[Saved data entries]

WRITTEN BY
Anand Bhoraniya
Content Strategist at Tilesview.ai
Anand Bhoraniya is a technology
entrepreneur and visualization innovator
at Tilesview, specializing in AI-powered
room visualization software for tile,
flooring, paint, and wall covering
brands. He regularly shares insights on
* * *
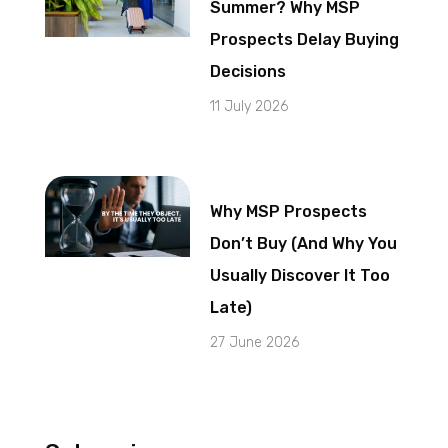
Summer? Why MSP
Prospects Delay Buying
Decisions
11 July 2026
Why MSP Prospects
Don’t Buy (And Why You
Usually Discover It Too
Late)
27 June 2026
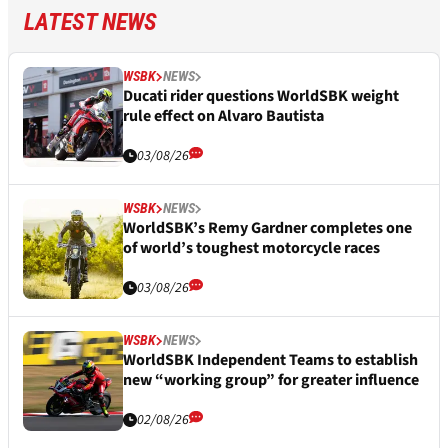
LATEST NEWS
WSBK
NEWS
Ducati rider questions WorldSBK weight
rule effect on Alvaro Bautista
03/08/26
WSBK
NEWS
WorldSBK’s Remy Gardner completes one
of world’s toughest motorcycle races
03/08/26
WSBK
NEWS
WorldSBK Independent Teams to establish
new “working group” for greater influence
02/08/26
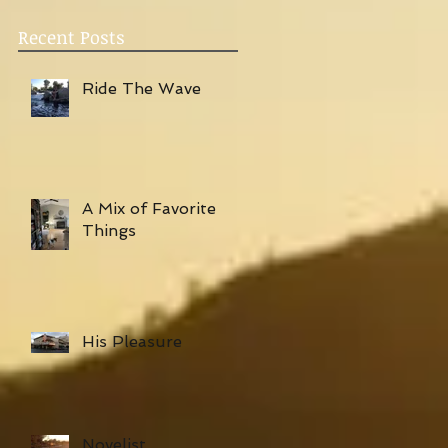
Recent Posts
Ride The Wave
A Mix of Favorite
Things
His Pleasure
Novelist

*Work task*
Going through the entries above, show each line that contains "Bhoraniya".

*Task response*
Anand Bhoraniya
Anand Bhoraniya is a technology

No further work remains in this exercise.